Plus on est léger, plus on monte vite. Mais à un moment donné, la roue tourne non?
Bien sûr que oui. Mais où est la limite? Ce n'est pas facile de le savoir. Pour moi, il est important que les coureuses anorexiques ou psychiquement malades ne puissent plus participer aux courses. Si c'était le cas, la perte de poids excessive n'aurait plus d'attrait.
En tant que cycliste professionnelle, qu'est-ce qui est le plus difficile dans l'alimentation?
L'essentiel est de récupérer les calories consommées au bon moment. Récemment, j'ai consommé 5000 calories lors d'un entraînement. À cela s'ajoutent les 2000 des besoins naturels. Ce qui fait 7000 calories. Ce n'est pas facile de manger autant — parfois, on a du mal.
Vous êtes végétarienne depuis votre enfance. Est-ce que cela joue un rôle?
Pas du tout. Certains doivent avoir peur de manquer de quelque chose sans viande. Ceci n'est pas fondé. Je n'ai pas non plus besoin de produits de substitution et j'ai une excellente alimentation.
Vous avez grandi dans une ferme. Aviez-vous de la compassion pour les animaux qui étaient abattus?
Dès mon enfance, j'ai remarqué que quelque chose n'allait pas. Conformément aux directives, nous produisions avec des normes élevées, mais cela ne suffisait pas pour moi. Sur le chemin de l'école, des camions s'arrêtaient souvent pour venir chercher des poules à abattre. J'ai regardé une fois à l'intérieur des caisses. Elles étaient entassées — certaines étaient mortes, d'autres encore vivantes. C'était un spectacle misérable. La dernière chose que je mangerais aujourd'hui serait des nuggets.
Vous avez chuté en Angleterre et avez dû renoncer au Tour de Suisse à cause du Covid. Comment vous sentez-vous avant le Tour de France?
Très bien, merci. Je me suis très bien entraînée.

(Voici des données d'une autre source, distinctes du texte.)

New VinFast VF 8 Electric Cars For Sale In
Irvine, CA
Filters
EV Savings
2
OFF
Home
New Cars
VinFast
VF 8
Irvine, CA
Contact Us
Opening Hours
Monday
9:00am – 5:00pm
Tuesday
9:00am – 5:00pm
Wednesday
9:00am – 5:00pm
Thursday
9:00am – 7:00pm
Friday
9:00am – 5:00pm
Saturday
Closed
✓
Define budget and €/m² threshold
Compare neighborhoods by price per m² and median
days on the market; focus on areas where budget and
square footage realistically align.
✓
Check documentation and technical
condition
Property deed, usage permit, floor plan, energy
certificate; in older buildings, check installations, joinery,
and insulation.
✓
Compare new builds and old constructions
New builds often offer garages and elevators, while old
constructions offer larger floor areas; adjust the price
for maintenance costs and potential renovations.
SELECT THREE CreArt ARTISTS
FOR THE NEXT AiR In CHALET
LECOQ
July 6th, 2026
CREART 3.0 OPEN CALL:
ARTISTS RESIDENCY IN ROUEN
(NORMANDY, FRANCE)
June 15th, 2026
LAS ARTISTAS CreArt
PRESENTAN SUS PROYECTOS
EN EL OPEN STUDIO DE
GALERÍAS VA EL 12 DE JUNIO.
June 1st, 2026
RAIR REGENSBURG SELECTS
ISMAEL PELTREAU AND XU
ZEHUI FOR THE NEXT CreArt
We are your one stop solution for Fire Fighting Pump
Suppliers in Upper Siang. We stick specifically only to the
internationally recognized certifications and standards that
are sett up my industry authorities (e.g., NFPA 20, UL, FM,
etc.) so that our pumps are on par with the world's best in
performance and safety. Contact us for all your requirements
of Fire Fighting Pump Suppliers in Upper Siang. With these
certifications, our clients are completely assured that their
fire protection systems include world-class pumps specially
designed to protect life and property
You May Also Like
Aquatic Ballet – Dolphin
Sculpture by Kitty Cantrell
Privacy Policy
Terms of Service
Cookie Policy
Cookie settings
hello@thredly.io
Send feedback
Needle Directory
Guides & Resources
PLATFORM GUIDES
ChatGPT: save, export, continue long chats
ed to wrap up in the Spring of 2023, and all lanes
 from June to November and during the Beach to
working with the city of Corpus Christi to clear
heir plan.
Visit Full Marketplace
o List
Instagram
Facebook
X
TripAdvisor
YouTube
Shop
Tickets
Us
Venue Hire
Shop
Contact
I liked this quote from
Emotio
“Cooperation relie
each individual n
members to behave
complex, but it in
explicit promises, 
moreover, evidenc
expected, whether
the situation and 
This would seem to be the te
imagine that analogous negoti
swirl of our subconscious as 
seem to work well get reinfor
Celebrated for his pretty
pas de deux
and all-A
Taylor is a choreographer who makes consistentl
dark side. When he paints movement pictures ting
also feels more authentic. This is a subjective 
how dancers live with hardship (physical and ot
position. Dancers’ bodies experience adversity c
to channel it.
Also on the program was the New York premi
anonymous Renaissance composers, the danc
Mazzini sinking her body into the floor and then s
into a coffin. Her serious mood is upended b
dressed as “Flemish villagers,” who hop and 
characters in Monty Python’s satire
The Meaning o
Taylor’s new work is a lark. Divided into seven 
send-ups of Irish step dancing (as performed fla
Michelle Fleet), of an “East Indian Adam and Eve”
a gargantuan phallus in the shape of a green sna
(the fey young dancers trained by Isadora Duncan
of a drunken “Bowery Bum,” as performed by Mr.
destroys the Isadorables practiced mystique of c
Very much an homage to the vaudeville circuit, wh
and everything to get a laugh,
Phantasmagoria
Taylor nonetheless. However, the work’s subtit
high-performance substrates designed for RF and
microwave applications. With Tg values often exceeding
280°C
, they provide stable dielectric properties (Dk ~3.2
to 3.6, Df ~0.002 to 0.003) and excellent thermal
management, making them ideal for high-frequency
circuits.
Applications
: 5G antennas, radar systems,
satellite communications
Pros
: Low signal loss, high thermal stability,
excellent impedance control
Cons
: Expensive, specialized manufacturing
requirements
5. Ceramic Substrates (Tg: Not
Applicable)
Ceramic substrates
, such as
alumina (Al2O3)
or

Quel rôle allez-vous jouer?
C'est difficile à dire. Je ne serai certainement pas la seule leader, nous roulerons probablement pour Demi Vollering. Mais je ne peux pas révéler la tactique exacte de l'équipe.
Vous vous préoccupez beaucoup de l'actualité mondiale. Dans quelle mesure la guerre en Ukraine vous affecte-t-elle?
C'est une très grande tragédie. En même temps, je me dis qu'il n'y a pas si longtemps, il y avait aussi la guerre en Syrie. Cela n'intéresse presque personne. Nous, les Suisses, n'étions pas aussi solidaires.
Pourquoi pas?
Peut-être parce que la culture là-bas est plus éloignée pour nous. Ou parce que cela nous concerne moins sur le plan économique. Il y a beaucoup de guerres et d'injustices dans le monde qui ne nous intéressent pas. Ou des entreprises qui sont enregistrées en Suisse et qui font des conneries à l'étranger. C'est à s'arracher les cheveux.
Votre ex-petit ami était un réfugié. Accueilleriez-vous aussi des réfugiés d'Ukraine?
Mes grands-parents ont dû partir en maison de retraite l'automne dernier, et une habitation à côté de notre ferme s'est libérée. Ma sœur et son ami voulaient s'y installer. Mais ils ont décidé d'accueillir un couple ukrainien avec trois enfants. Je trouve cela magnifique.